= Beginning of Section =

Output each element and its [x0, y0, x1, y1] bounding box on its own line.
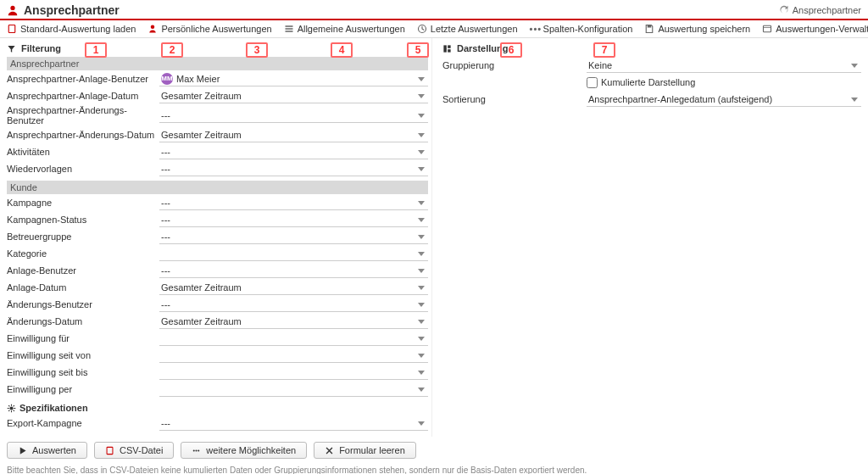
display-panel: Darstellung Gruppierung Keine Kumulierte…: [432, 38, 868, 437]
btn-more[interactable]: weitere Möglichkeiten: [181, 442, 307, 459]
filter-heading: Filterung: [7, 38, 431, 57]
more-icon: [192, 446, 201, 455]
document-icon: [7, 24, 17, 34]
footnote: Bitte beachten Sie, dass in CSV-Dateien …: [0, 464, 868, 474]
list-icon: [284, 24, 294, 34]
svg-point-0: [10, 6, 14, 10]
group-ansprechpartner: Ansprechpartner: [7, 57, 428, 70]
dd-einw-seit-von[interactable]: [159, 348, 428, 363]
label-k-aender-benutzer: Änderungs-Benutzer: [7, 299, 159, 309]
dd-einw-fuer[interactable]: [159, 331, 428, 346]
label-kampagne: Kampagne: [7, 198, 159, 208]
dd-kampagne[interactable]: ---: [159, 195, 428, 210]
label-wiedervorlagen: Wiedervorlagen: [7, 164, 159, 174]
svg-rect-13: [107, 447, 113, 454]
display-heading: Darstellung: [442, 38, 861, 57]
dd-ap-aender-benutzer[interactable]: ---: [159, 108, 428, 123]
play-icon: [18, 446, 27, 455]
toolbar: Standard-Auswertung laden Persönliche Au…: [0, 20, 868, 38]
tool-save[interactable]: Auswertung speichern: [644, 24, 750, 34]
dd-k-anlage-benutzer[interactable]: ---: [159, 263, 428, 278]
svg-point-2: [151, 25, 155, 30]
svg-rect-12: [448, 49, 450, 52]
dd-ap-anlage-benutzer[interactable]: MM Max Meier: [159, 71, 428, 86]
svg-rect-11: [448, 45, 450, 47]
label-k-anlage-datum: Anlage-Datum: [7, 282, 159, 293]
svg-rect-7: [648, 25, 652, 28]
dd-export-kampagne[interactable]: ---: [159, 415, 428, 431]
tool-load-standard[interactable]: Standard-Auswertung laden: [7, 24, 136, 34]
tool-columns[interactable]: ••• Spalten-Konfiguration: [530, 24, 633, 34]
svg-rect-1: [8, 25, 15, 33]
label-einw-seit-von: Einwilligung seit von: [7, 350, 159, 360]
save-icon: [644, 24, 654, 34]
clock-icon: [417, 24, 427, 34]
spec-heading: Spezifikationen: [7, 398, 431, 415]
svg-point-14: [193, 449, 195, 451]
gear-icon: [7, 404, 16, 413]
csv-icon: [105, 446, 114, 455]
dots-icon: •••: [530, 24, 540, 34]
label-kategorie: Kategorie: [7, 248, 159, 259]
svg-rect-3: [285, 25, 292, 27]
chk-kumulierte-box[interactable]: [587, 77, 598, 88]
tool-general[interactable]: Allgemeine Auswertungen: [284, 24, 405, 34]
dd-sortierung[interactable]: Ansprechpartner-Anlegedatum (aufsteigend…: [587, 92, 861, 107]
svg-point-15: [196, 449, 198, 451]
dd-einw-seit-bis[interactable]: [159, 365, 428, 380]
label-export-kampagne: Export-Kampagne: [7, 418, 159, 428]
dd-einw-per[interactable]: [159, 382, 428, 397]
svg-point-9: [9, 406, 13, 410]
close-icon: [325, 446, 334, 455]
label-k-aender-datum: Änderungs-Datum: [7, 316, 159, 326]
breadcrumb[interactable]: Ansprechpartner: [779, 5, 861, 15]
btn-csv[interactable]: CSV-Datei: [94, 442, 174, 459]
dd-ap-aender-datum[interactable]: Gesamter Zeitraum: [159, 127, 428, 142]
refresh-icon: [779, 5, 789, 15]
label-einw-per: Einwilligung per: [7, 384, 159, 394]
avatar: MM: [161, 73, 173, 85]
manage-icon: [762, 24, 772, 34]
label-aktivitaeten: Aktivitäten: [7, 147, 159, 157]
filter-panel: Filterung Ansprechpartner Ansprechpartne…: [0, 38, 432, 437]
dd-k-anlage-datum[interactable]: Gesamter Zeitraum: [159, 280, 428, 295]
dd-kampagne-status[interactable]: ---: [159, 212, 428, 227]
svg-rect-5: [285, 31, 292, 32]
dd-betreuergruppe[interactable]: ---: [159, 229, 428, 244]
dd-k-aender-datum[interactable]: Gesamter Zeitraum: [159, 314, 428, 329]
layout-icon: [442, 44, 452, 53]
page-title: Ansprechpartner: [24, 3, 120, 17]
dd-kategorie[interactable]: [159, 246, 428, 261]
label-einw-seit-bis: Einwilligung seit bis: [7, 367, 159, 377]
dd-wiedervorlagen[interactable]: ---: [159, 161, 428, 176]
svg-rect-10: [443, 45, 446, 52]
dd-aktivitaeten[interactable]: ---: [159, 144, 428, 159]
user-icon: [147, 24, 158, 34]
label-sortierung: Sortierung: [442, 94, 587, 104]
label-ap-anlage-benutzer: Ansprechpartner-Anlage-Benutzer: [7, 74, 159, 84]
svg-rect-4: [285, 28, 292, 30]
btn-auswerten[interactable]: Auswerten: [7, 442, 87, 459]
dd-ap-anlage-datum[interactable]: Gesamter Zeitraum: [159, 88, 428, 103]
label-kampagne-status: Kampagnen-Status: [7, 215, 159, 225]
content: Filterung Ansprechpartner Ansprechpartne…: [0, 38, 868, 437]
label-ap-anlage-datum: Ansprechpartner-Anlage-Datum: [7, 91, 159, 101]
dd-gruppierung[interactable]: Keine: [587, 58, 861, 73]
filter-icon: [7, 44, 16, 53]
label-k-anlage-benutzer: Anlage-Benutzer: [7, 265, 159, 276]
contact-icon: [7, 4, 19, 16]
label-gruppierung: Gruppierung: [442, 60, 587, 70]
page-header: Ansprechpartner Ansprechpartner: [0, 0, 868, 19]
group-kunde: Kunde: [7, 181, 428, 194]
tool-manage[interactable]: Auswertungen-Verwaltung: [762, 24, 868, 34]
footer-buttons: Auswerten CSV-Datei weitere Möglichkeite…: [0, 437, 868, 464]
tool-recent[interactable]: Letzte Auswertungen: [417, 24, 518, 34]
svg-point-16: [198, 449, 200, 451]
label-einw-fuer: Einwilligung für: [7, 333, 159, 343]
label-betreuergruppe: Betreuergruppe: [7, 231, 159, 242]
chk-kumulierte[interactable]: Kumulierte Darstellung: [587, 77, 861, 88]
tool-personal[interactable]: Persönliche Auswertungen: [147, 24, 271, 34]
dd-k-aender-benutzer[interactable]: ---: [159, 297, 428, 312]
label-ap-aender-datum: Ansprechpartner-Änderungs-Datum: [7, 130, 159, 140]
btn-clear[interactable]: Formular leeren: [314, 442, 416, 459]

= End of Section =

Required action: Some lines contain the word "laden". Pull each one out of the listing.

Answer:
toolbar: Standard-Auswertung laden Persönliche Au…: [0, 20, 868, 38]
tool-load-standard[interactable]: Standard-Auswertung laden: [7, 24, 136, 34]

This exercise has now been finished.